A new British online retailer said it plans to corner the market in selling eclectic original luxury items from designers on the Internet.
Web site www.20ltd.com, which launched on Monday, sells only original pieces and promises the 20 items for sale at any one time are unique original editions, made in low numbers. They will never be made again and cannot be purchased anywhere else.
It is the latest in a growing trend for online sumptuous shopping and appears amid a debate in the industry over whether luxury brands can create the same feel, shopping experience and attraction for their products online as in a store.

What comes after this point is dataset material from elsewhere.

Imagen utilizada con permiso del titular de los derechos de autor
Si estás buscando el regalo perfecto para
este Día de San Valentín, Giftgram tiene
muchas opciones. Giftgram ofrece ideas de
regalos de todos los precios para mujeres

A trawl through the sleek black site shows that it offers everything from a 40,000 pound ($78,960) limited edition Hellcat Combat motorcycle produced exclusively by Confederate to a Longchamp crocodile skin handbag for 10,000 pounds or a silver Alessi tea and coffee set for 20,000 pounds.
Managing director Jolyon Fenwick told Reuters on Thursday that 20ltd.com assembles its collections by invitation only with each brand or designer.

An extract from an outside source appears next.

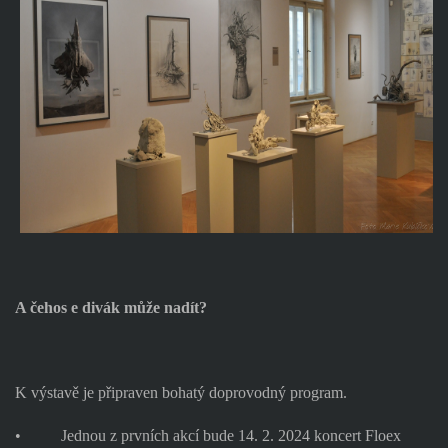
A čehos e divák může nadít?
K výstavě je připraven bohatý doprovodný program.
•
Jednou z prvních akcí bude 14. 2. 2024 koncert Floex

“The first 20 we’ve put on are fairly expensive,” he said. “You can never really be sure that someone is going to turn up and drop 20 grand online.”
But he said the 30,000-odd visits to the site since its launch, and chat on the Internet has been encouraging. A London hedge fund manager has already purchased one of every product on offer.
Fenwick said that he and co-founder Marcus Husselby had been kicking around the concept of 20ltd for a while when they uncovered research revealing that U.S. consumers with disposable income in the millions preferred to shop for luxury online.
The 20 different items available are replaced by new items when an edition sells out or when the editors decide to replace them.
NEW CONCEPT
The style-conscious Web site www.coolhunting.com — which bills itself as a “daily update on ideas and products in the intersection of art, design, culture and technology” — called 20ltd.com a “new concept both on and offline.”
“Defining a new luxury, the approach makes for products that avoid trends and flashiness and are available to anyone with an internet connection,” coolhunting said in a preview last week.
Sites such as www.net-a-porter.com and French site www.brandalley.com offer clothing, bags, shoes and accessories from a pool of designers, but they buy collections from designers much like up-scale department stores.
Luxury goods companies like Burberry, Ralph Lauren, Tiffany and Louis Vuitton, just to name a few, all offer some online shopping. That formula is mirrored by top end London department stores like Harrods, Harvey Nichols, Selfridges and Fenwick in London which offer only limited or no online shopping at all.
Eclectic London department store Liberty has a Web site under construction, but when finished this year will offer online customers the opportunity to purchase selected goods.
Paris-based www.brandalley.com and its English-language site brandalley.co.uk has up to now offered brands a way to sell off surplus end-of-season stock. But it plans to open up virtual “corners” which brands would manage themselves.